----- Data extract -----

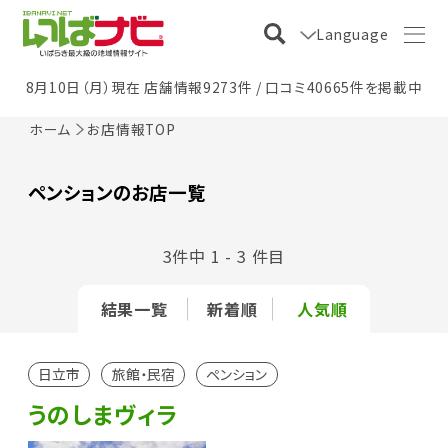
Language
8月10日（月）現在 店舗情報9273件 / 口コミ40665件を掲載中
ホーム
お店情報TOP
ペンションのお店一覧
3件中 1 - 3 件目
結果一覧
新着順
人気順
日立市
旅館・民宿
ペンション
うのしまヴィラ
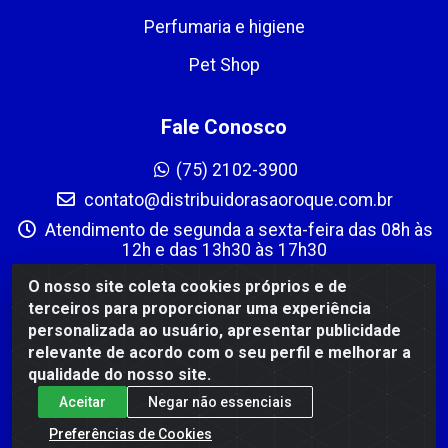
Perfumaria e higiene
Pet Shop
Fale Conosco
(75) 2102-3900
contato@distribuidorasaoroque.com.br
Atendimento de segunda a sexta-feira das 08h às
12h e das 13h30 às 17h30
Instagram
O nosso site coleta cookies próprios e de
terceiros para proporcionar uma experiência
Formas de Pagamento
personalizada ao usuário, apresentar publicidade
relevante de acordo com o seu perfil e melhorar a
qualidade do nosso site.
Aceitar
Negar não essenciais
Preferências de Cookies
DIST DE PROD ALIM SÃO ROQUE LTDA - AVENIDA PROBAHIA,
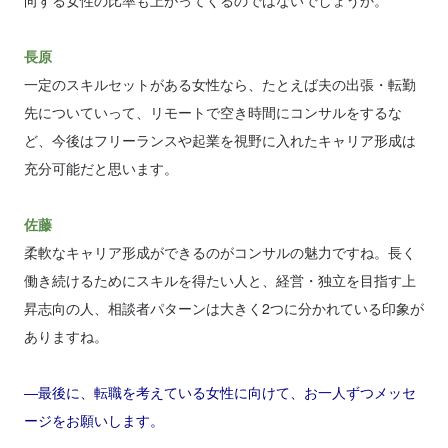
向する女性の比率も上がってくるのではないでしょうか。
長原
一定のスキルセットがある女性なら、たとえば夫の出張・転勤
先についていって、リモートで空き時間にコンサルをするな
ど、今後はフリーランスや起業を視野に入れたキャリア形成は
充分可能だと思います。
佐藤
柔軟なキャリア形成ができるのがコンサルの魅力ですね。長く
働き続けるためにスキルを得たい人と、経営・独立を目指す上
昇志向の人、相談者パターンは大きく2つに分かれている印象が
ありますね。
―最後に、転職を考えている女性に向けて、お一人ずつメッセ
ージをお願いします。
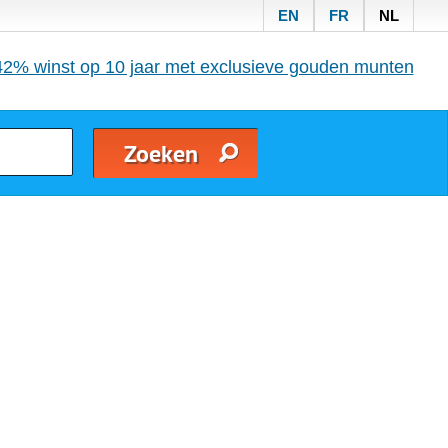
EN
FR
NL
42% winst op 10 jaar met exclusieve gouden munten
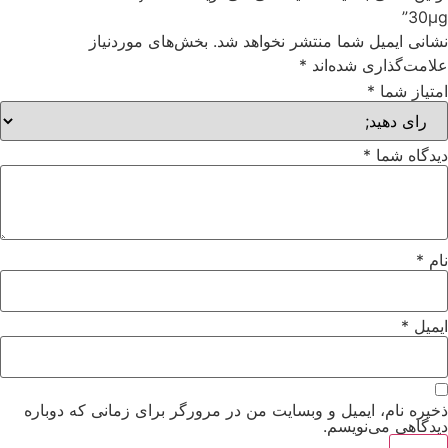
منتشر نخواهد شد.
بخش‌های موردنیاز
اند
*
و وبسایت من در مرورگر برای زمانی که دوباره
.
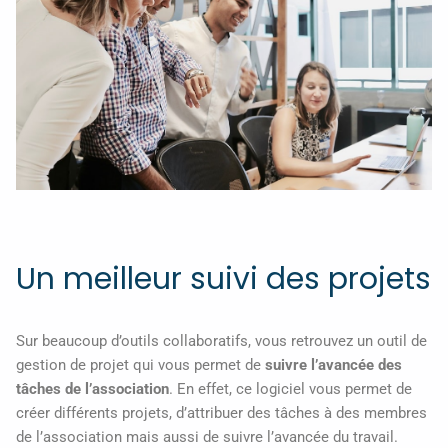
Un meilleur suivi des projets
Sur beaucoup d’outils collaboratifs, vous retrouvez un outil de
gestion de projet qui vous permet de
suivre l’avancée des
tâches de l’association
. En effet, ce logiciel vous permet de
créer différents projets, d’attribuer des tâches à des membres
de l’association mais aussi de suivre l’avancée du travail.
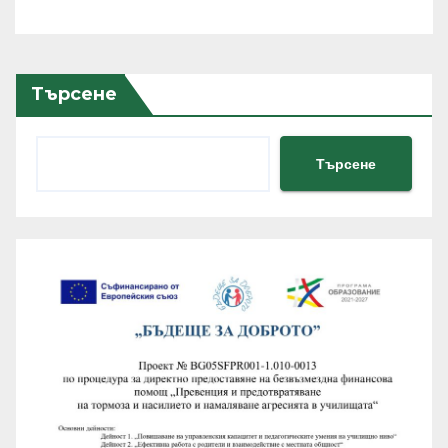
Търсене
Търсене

-----

### Instructions for the task
Every entry above should come back exactly as written, except for its pictures.

### Response to the exercise
Language
8月10日（月）現在 店舗情報9273件 / 口コミ40665件を掲載中
ホーム
お店情報TOP
ペンションのお店一覧
3件中 1 - 3 件目
結果一覧
新着順
人気順
日立市
旅館・民宿
ペンション
うのしまヴィラ
Perfumaria e higiene
Pet Shop
Fale Conosco
(75) 2102-3900
contato@distribuidorasaoroque.com.br
Atendimento de segunda a sexta-feira das 08h às
12h e das 13h30 às 17h30
Instagram
O nosso site coleta cookies próprios e de
terceiros para proporcionar uma experiência
Formas de Pagamento
personalizada ao usuário, apresentar publicidade
relevante de acordo com o seu perfil e melhorar a
qualidade do nosso site.
Aceitar
Negar não essenciais
Preferências de Cookies
DIST DE PROD ALIM SÃO ROQUE LTDA - AVENIDA PROBAHIA,
向する女性の比率も上がってくるのではないでしょうか。
長原
一定のスキルセットがある女性なら、たとえば夫の出張・転勤
先についていって、リモートで空き時間にコンサルをするな
ど、今後はフリーランスや起業を視野に入れたキャリア形成は
充分可能だと思います。
佐藤
柔軟なキャリア形成ができるのがコンサルの魅力ですね。長く
働き続けるためにスキルを得たい人と、経営・独立を目指す上
昇志向の人、相談者パターンは大きく2つに分かれている印象が
ありますね。
―最後に、転職を考えている女性に向けて、お一人ずつメッセ
ージをお願いします。
EN
FR
NL
42% winst op 10 jaar met exclusieve gouden munten
منتشر نخواهد شد.
بخش‌های موردنیاز
اند
*
و وبسایت من در مرورگر برای زمانی که دوباره
.
Un meilleur suivi des projets
Sur beaucoup d’outils collaboratifs, vous retrouvez un outil de
gestion de projet qui vous permet de
suivre l’avancée des
tâches de l’association
. En effet, ce logiciel vous permet de
créer différents projets, d’attribuer des tâches à des membres
de l’association mais aussi de suivre l’avancée du travail.
Търсене
Търсене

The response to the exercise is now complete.